Past Ferguson Family Program in Food Studies Fellows

2025 Fellows

Faith Austin

Faith Austin spent Summer 2025 as a Ferguson Family Food Studies Fellow conducting field research in Cameroon on rural farm-to-market transportation and food security. Partnering with the Institute for Affordable Transportation and UNC Anthropology, she worked alongside smallholder farmers, educators, and government leaders to document how Basic Utility Vehicles reduce post-harvest loss and strengthen local food systems. Through interviews, focus groups, and on-the-ground collaboration across Cameroon’s East, West, and Centre regions, her Ferguson Fellowship bridged research and service—centering farmer voices while contributing to policy discussions, pilot deployments, and a forthcoming short documentary.

 

 

Srinithi Raj

My focus on preventative health and nutrition drives a lot of my work. This summer, I conducted research on how ethno-racial identity (ERI) impacts adolescent decision-making, and I am also studying decision-making in lunchroom environments. As adolescents accumulate and reflect on social experiences at school and beyond, they begin forming more stable interpretive frameworks that guide relationship-building, conflict management, and their position within social groups and identity-based communities.
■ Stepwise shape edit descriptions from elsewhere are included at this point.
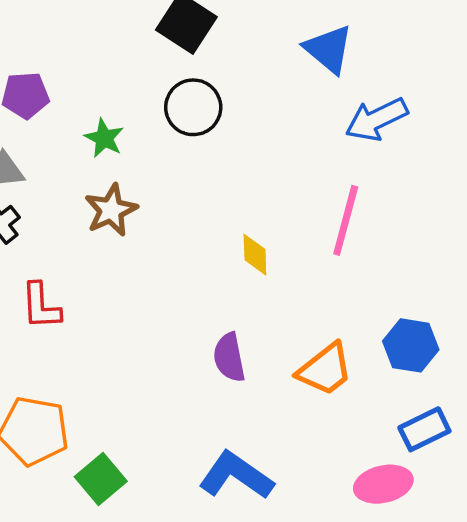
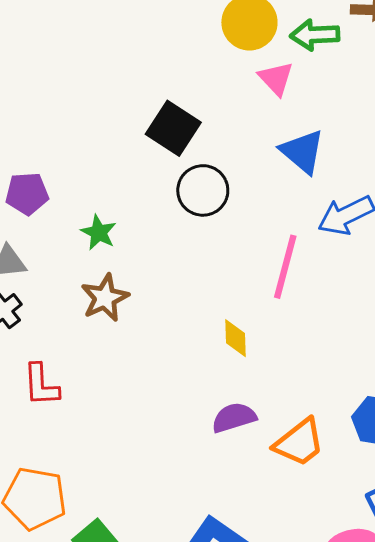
black circle: (193, 107) -> (203, 190), moved
pink line: (346, 220) -> (285, 267), moved
purple semicircle: (229, 357) -> (234, 418), moved, turned 84

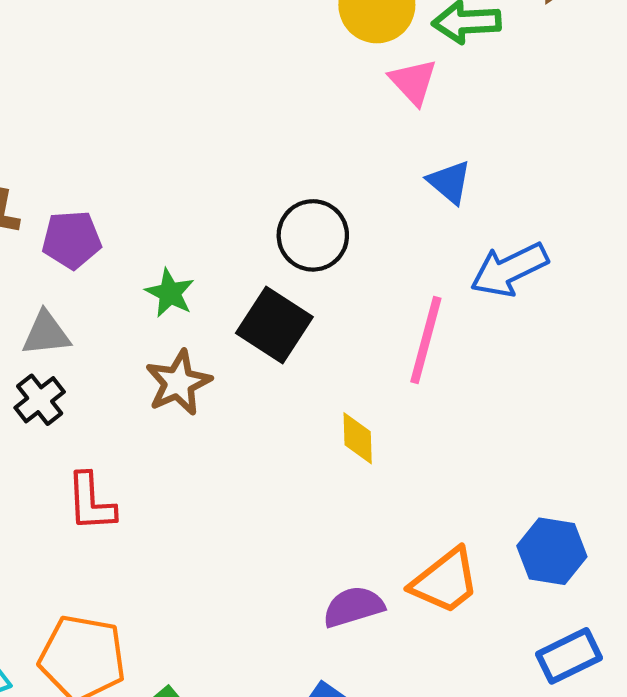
black square: (173, 128) -> (274, 325), moved
blue triangle: (302, 152) -> (449, 182), size x0.7
purple semicircle: (234, 418) -> (353, 607), moved

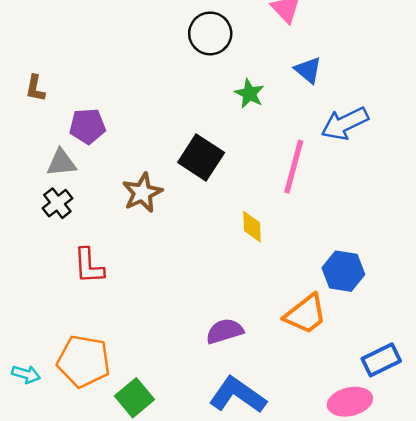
black circle: (313, 235) -> (210, 33), moved
purple pentagon: (72, 240) -> (87, 126), moved
green star: (170, 293) -> (249, 94), moved
blue hexagon: (552, 551) -> (343, 271), moved
purple semicircle: (353, 607) -> (225, 331), moved

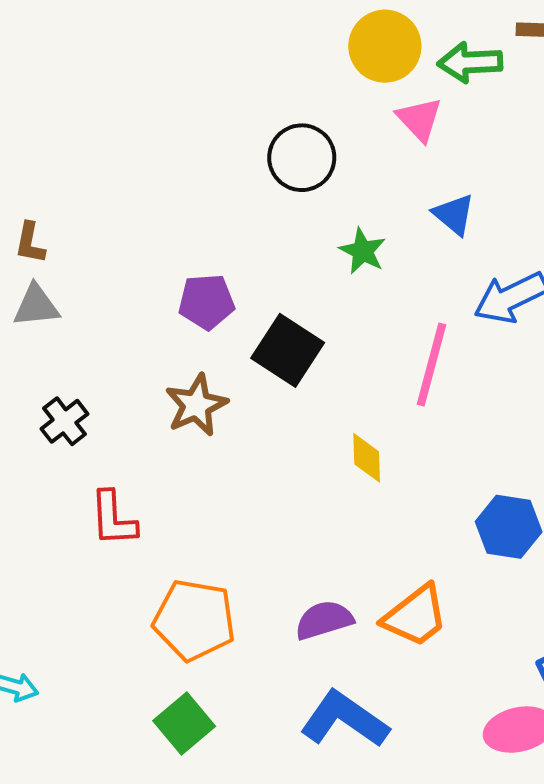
purple pentagon: (87, 126) -> (206, 302), moved
gray triangle: (61, 163) -> (36, 306), moved
orange trapezoid: (306, 314) -> (415, 616), moved
orange pentagon: (84, 361) -> (194, 620), moved

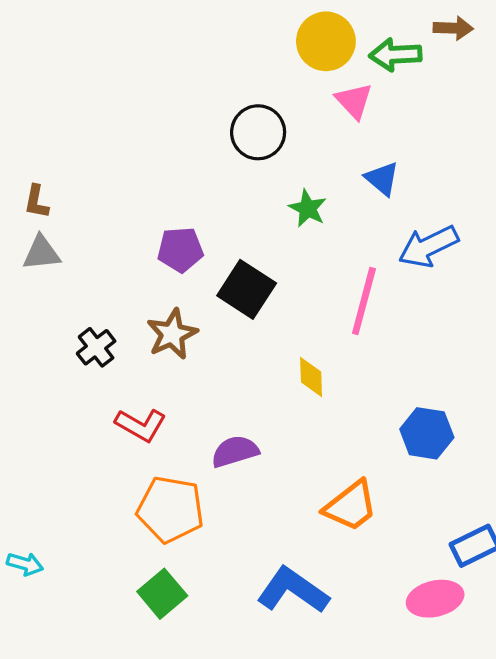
black cross: (65, 421) -> (96, 347), moved
red L-shape: (113, 519) -> (141, 425), moved, turned -57
purple semicircle: (324, 620) -> (235, 451), moved

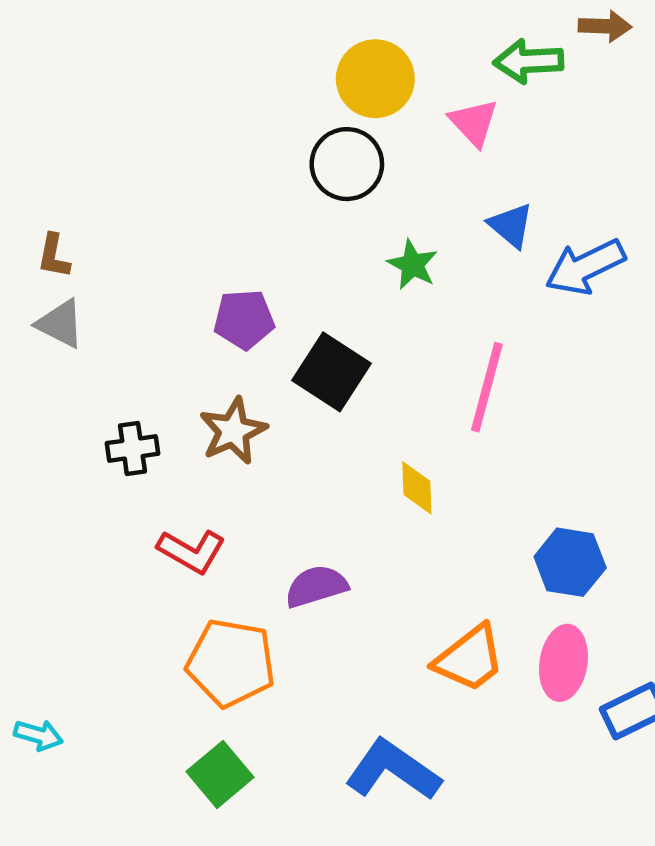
yellow circle: (326, 41) -> (375, 79), moved
blue arrow: (428, 246) -> (585, 267), moved
gray triangle: (41, 253) -> (60, 324), turned 33
black cross: (96, 347) -> (132, 448), turned 30
pink ellipse: (435, 599) -> (563, 663), moved, turned -68

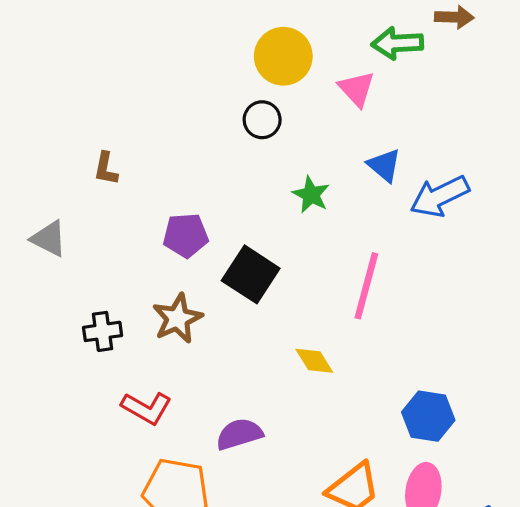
black circle: (347, 164) -> (262, 120), size x0.7
brown L-shape: (54, 256) -> (106, 169), moved
yellow diamond: (417, 488) -> (314, 361), turned -30

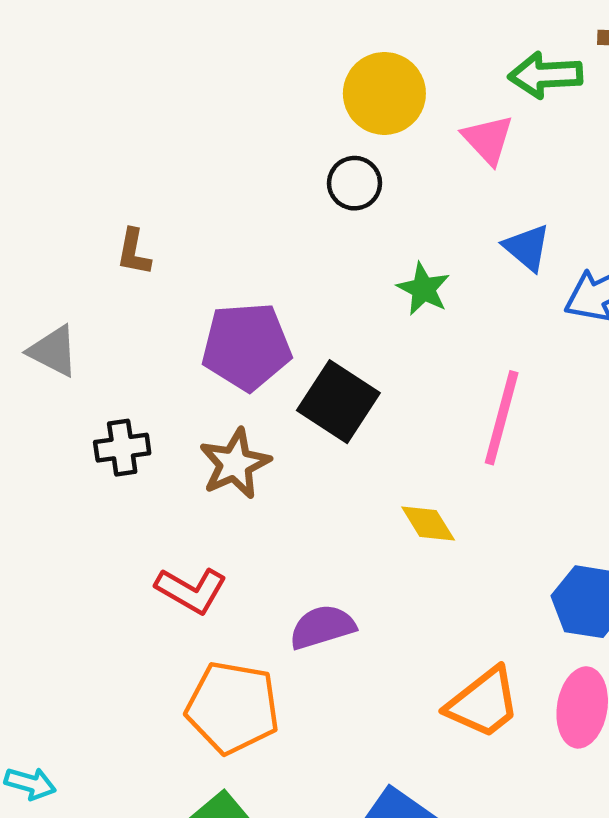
purple pentagon: (186, 235) -> (246, 346), size x1.4
black cross: (103, 331) -> (122, 448), moved

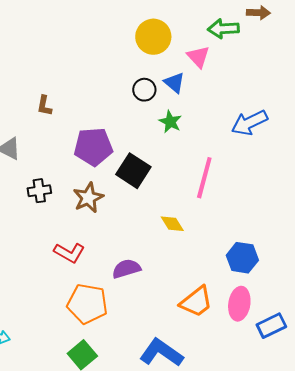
black circle: (354, 183) -> (144, 90), moved
blue triangle: (527, 248) -> (174, 83), moved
Whether it be through lunchrooms or other key social settings in and outside of school, adolescents are at a unique time in their development where their interactions and understandings of their peers are shaped by several contexts such as their ERI. My project created a model showing how perspective taking abilities could be the mechanistic factor connecting a particularly salient social context, ERI, to prosocial abilities in difficult situations. Especially as someone who would like to become a culturally-committed pediatrician, I chose my research topic because adolescence is an age when youth are frequently subjected to forms of division, and fostering experiences that promote ethnic identity development and perspective-taking may help encourage children to embrace their ethnicity in various ways like celebration and food.